WORK ORDER: Only lines holding the word "რუსთავის" are wanted. Copy them from the listing below.

# # # # #

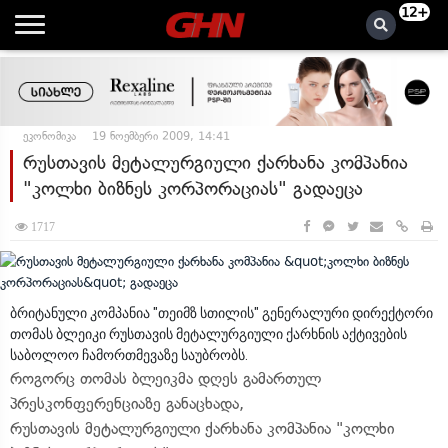
12+
ეკონომიკა
19 ნოემბერი 2009, 14:41
რუსთავის მეტალურგიული ქარხანა კომპანია
"კოლხი ბიზნეს კორპორაციას" გადაეცა
1717
ბრიტანული კომპანია "თეიმზ სთილის" გენერალური დირექტორი
თომას ბლეიკი რუსთავის მეტალურგიული ქარხნის აქტივების
საბოლოო ჩამორთმევაზე საუბრობს.
როგორც თომას ბლეიკმა დღეს გამართულ
პრესკონფერენციაზე განაცხადა,
რუსთავის მეტალურგიული ქარხანა კომპანია "კოლხი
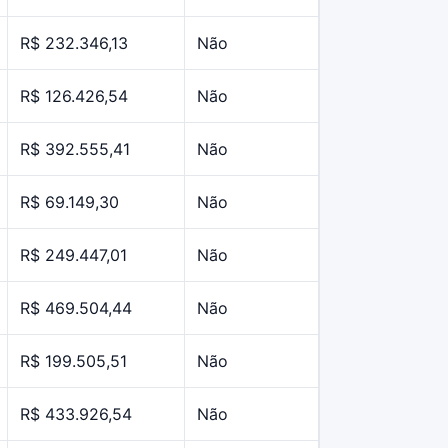
R$ 232.346,13
Não
R$ 126.426,54
Não
R$ 392.555,41
Não
R$ 69.149,30
Não
R$ 249.447,01
Não
R$ 469.504,44
Não
R$ 199.505,51
Não
R$ 433.926,54
Não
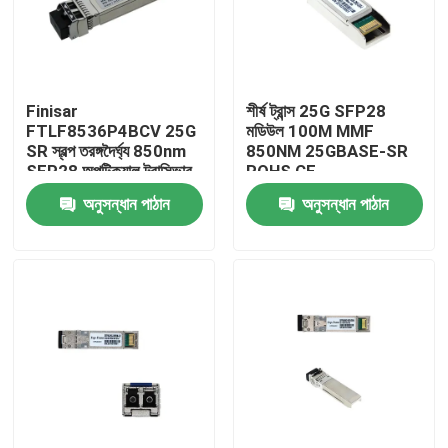
কারখানা ভ্রমণ
Finisar
শীর্ষ ট্রান্স 25G SFP28
মান নিয়ন্ত্রণ
FTLF8536P4BCV 25G
মডিউল 100M MMF
SR স্বল্প তরঙ্গদৈর্ঘ্য 850nm
850NM 25GBASE-SR
SFP28 অপটিক্যাল ট্রান্সিভার
ROHS CE
যোগাযোগ করুন
অনুসন্ধান পাঠান
অনুসন্ধান পাঠান
খবর
এনভিডিয়া এআই পণ্য
400G/800G অপটিক্যাল মডিউল
100G QSFP28 মডিউল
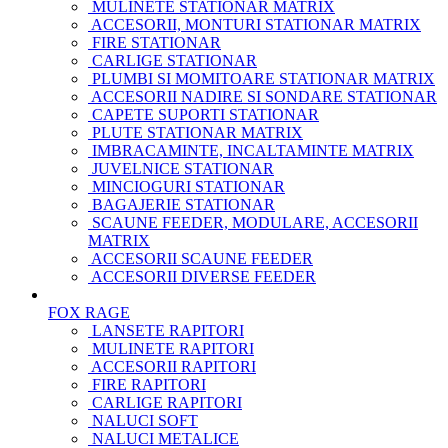
MULINETE STATIONAR MATRIX
ACCESORII, MONTURI STATIONAR MATRIX
FIRE STATIONAR
CARLIGE STATIONAR
PLUMBI SI MOMITOARE STATIONAR MATRIX
ACCESORII NADIRE SI SONDARE STATIONAR
CAPETE SUPORTI STATIONAR
PLUTE STATIONAR MATRIX
IMBRACAMINTE, INCALTAMINTE MATRIX
JUVELNICE STATIONAR
MINCIOGURI STATIONAR
BAGAJERIE STATIONAR
SCAUNE FEEDER, MODULARE, ACCESORII
MATRIX
ACCESORII SCAUNE FEEDER
ACCESORII DIVERSE FEEDER
FOX RAGE
LANSETE RAPITORI
MULINETE RAPITORI
ACCESORII RAPITORI
FIRE RAPITORI
CARLIGE RAPITORI
NALUCI SOFT
NALUCI METALICE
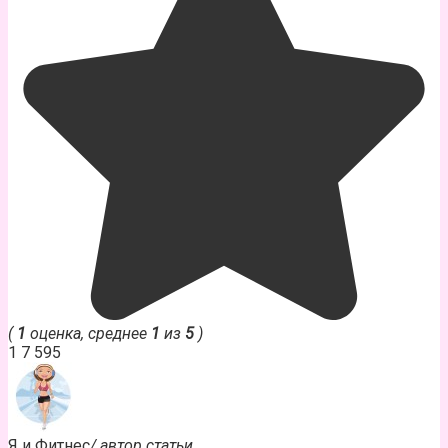
(
1
оценка, среднее
1
из
5
)
1
7 595
Я и Фитнес
/ автор статьи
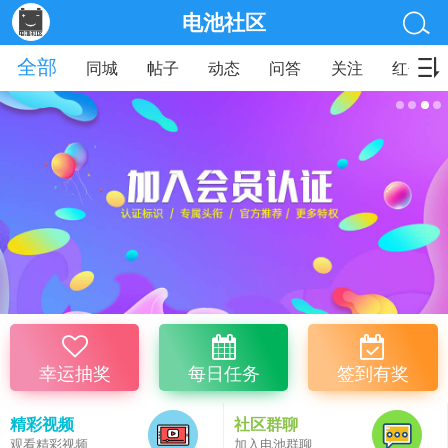
电池社区
全部
同城
帖子
动态
问答
关注
红包
幸运抽奖
每日任务
签到有奖
精彩视频
社区群聊
观看精彩视频
加入电池群聊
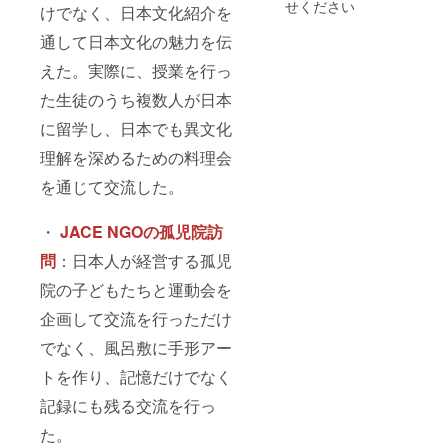
せください
けでなく、日本文化紹介を
通して⽇本⽂化の魅⼒を伝
えた。実際に、授業を行っ
た生徒のうち複数人が日本
に留学し、日本でも異文化
理解を深めるための料理会
を通じて交流した。
・
JACE NGOの孤児院訪
問
：日本人が経営する孤児
院の⼦どもたちと運動会を
企画して交流を行っただけ
でなく、風呂敷に手形アー
トを作り、記憶だけでなく
記録にも残る交流を行っ
た。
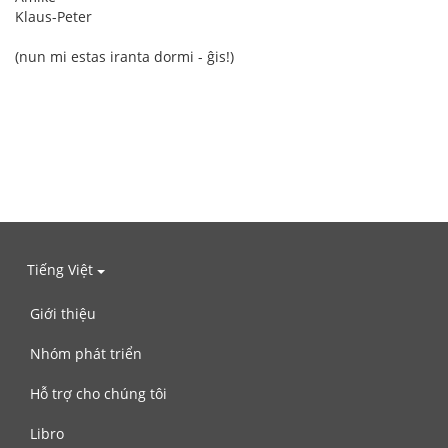
Klaus-Peter
(nun mi estas iranta dormi - ĝis!)
Tiếng Việt
Giới thiệu
Nhóm phát triển
Hỗ trợ cho chúng tôi
Libro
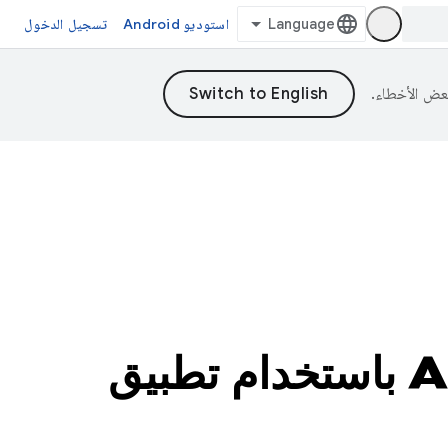
استوديو Android
تسجيل الدخول
استكشاف الذكاء الاصطناعي على Android باستخدام تطبيق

# # # # #

RESULT OF THIS TASK:
რუსთავის მეტალურგიული ქარხანა კომპანია
თომას ბლეიკი რუსთავის მეტალურგიული ქარხნის აქტივების
რუსთავის მეტალურგიული ქარხანა კომპანია "კოლხი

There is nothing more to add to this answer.